Here is the description of my problem:

I want to read a big file, about 6.3GB, all to memory using the read system call in C, but an error occurs. Here is the code:

#include <stdio.h>
#include <stdlib.h>
#include <errno.h>
#include <string.h>
#include <unistd.h>
#include <assert.h>
#include <sys/types.h>
#include <sys/stat.h>
#include <fcntl.h>
#include <limits.h>

int main(int argc, char* argv[]) {
    int _fd = open(argv[1], O_RDONLY, (mode_t) 0400);
    if (_fd == -1)
        return 1;
    off_t size = lseek(_fd, 0, SEEK_END);
    printf("total size: %lld\n", size);
    lseek(_fd, 0, SEEK_SET);
    char *buffer = malloc(size);
    assert(buffer);
    off_t total = 0;
    ssize_t ret = read(_fd, buffer, size);
    if (ret != size) {
        printf("read fail, %lld, reason:%s\n", ret, strerror(errno));
        printf("int max: %d\n", INT_MAX);
    }
}

And compile it with:

gcc read_test.c

then run with:

./a.out bigfile

output:

total size: 6685526352
read fail, 2147479552, reason:Success
int max: 2147483647

The system environment is

 3.10.0_1-0-0-8 #1 SMP Thu Oct 29 13:04:32 CST 2015 x86_64 x86_64 x86_64 GNU/Linux

There two places I don't understand:

  1. Reading fails on a big file, but not on a small file.
  2. Even if there is an error, it seems that the errno is not correctly set.

Solution

  • The read system call can return a smaller number than the requested size for multiple reasons, a positive non zero return value is not an error, errno is not set in this case, its value is indeterminate. You should keep reading in a loop until read returns 0 for end of file or -1 for an error. It is a very common bug to rely on read to read a complete block in a single call, even from regular files. Use fread for simpler semantics.
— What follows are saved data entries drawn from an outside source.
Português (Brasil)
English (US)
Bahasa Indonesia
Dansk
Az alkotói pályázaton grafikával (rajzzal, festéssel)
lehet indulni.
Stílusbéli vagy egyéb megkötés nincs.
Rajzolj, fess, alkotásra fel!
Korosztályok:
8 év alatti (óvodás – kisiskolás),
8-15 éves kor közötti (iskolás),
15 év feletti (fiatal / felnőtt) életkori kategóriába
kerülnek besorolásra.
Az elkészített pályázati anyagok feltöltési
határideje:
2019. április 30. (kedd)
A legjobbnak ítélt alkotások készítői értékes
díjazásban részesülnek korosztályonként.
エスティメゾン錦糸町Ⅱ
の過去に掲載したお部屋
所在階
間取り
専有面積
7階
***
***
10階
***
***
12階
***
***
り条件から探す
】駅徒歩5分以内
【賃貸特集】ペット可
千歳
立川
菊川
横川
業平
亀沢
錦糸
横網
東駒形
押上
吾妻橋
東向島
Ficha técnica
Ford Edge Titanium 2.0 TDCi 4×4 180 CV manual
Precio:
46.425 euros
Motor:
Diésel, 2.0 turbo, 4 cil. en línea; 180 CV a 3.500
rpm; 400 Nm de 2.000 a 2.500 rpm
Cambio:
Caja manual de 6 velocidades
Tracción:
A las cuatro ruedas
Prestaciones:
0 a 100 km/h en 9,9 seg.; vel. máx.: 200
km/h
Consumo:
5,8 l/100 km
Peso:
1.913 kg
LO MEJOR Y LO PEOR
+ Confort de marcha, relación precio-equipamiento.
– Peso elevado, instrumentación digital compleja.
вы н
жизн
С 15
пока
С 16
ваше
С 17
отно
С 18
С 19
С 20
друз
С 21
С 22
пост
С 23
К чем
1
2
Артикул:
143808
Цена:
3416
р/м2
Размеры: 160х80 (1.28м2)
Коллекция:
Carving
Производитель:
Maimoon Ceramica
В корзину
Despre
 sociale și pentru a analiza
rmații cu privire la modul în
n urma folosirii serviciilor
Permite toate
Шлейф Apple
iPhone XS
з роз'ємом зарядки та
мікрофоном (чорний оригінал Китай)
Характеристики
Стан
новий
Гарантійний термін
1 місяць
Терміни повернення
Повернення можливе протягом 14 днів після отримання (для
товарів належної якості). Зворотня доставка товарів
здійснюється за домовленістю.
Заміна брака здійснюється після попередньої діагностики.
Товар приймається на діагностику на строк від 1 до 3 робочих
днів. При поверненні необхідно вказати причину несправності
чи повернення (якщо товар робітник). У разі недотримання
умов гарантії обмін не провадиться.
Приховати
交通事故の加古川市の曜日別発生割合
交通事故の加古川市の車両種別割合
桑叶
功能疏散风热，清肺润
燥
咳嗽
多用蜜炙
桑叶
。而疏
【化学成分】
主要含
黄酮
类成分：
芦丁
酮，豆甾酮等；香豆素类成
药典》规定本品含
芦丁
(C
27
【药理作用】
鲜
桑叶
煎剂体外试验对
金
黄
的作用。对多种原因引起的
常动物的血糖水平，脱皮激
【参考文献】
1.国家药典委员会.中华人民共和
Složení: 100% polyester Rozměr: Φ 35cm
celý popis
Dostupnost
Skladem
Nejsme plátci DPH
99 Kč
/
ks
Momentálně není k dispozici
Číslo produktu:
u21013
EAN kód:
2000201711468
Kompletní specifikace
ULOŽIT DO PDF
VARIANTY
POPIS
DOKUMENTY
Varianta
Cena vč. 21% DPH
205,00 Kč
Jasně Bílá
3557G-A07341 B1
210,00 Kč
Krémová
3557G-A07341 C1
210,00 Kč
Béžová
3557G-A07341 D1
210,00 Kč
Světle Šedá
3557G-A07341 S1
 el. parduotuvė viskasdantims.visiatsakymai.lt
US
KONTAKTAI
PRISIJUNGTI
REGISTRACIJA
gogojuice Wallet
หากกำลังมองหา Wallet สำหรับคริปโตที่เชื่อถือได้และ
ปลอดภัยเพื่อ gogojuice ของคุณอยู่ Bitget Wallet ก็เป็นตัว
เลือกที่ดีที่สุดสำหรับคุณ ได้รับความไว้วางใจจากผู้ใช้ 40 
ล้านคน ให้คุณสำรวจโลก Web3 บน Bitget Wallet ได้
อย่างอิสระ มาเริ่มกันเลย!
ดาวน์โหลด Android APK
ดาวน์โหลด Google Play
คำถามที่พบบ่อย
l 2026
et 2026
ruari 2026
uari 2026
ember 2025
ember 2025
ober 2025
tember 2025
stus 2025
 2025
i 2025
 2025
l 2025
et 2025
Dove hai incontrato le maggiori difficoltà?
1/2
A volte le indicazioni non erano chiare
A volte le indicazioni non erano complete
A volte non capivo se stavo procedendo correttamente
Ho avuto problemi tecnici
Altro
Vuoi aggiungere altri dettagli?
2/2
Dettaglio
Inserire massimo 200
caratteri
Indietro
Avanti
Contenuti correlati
    You print the value of INT_MAX, which is irrelevant to your issue. The size of off_t and size_t are the interesting ones. On your platform, 64 bit GNU/Linux, you are lucky that both off_t and size_t are 64 bit long. ssize_t has the same size as size_t by definition. On other 64 bit platforms, off_t might be smaller than size_t, preventing correct assessment of the file size, or size_t might be smaller than off_t, letting malloc allocate a block smaller than the file size. Note that in this case, read will be passed the same smaller size because size would be silently truncated in both calls.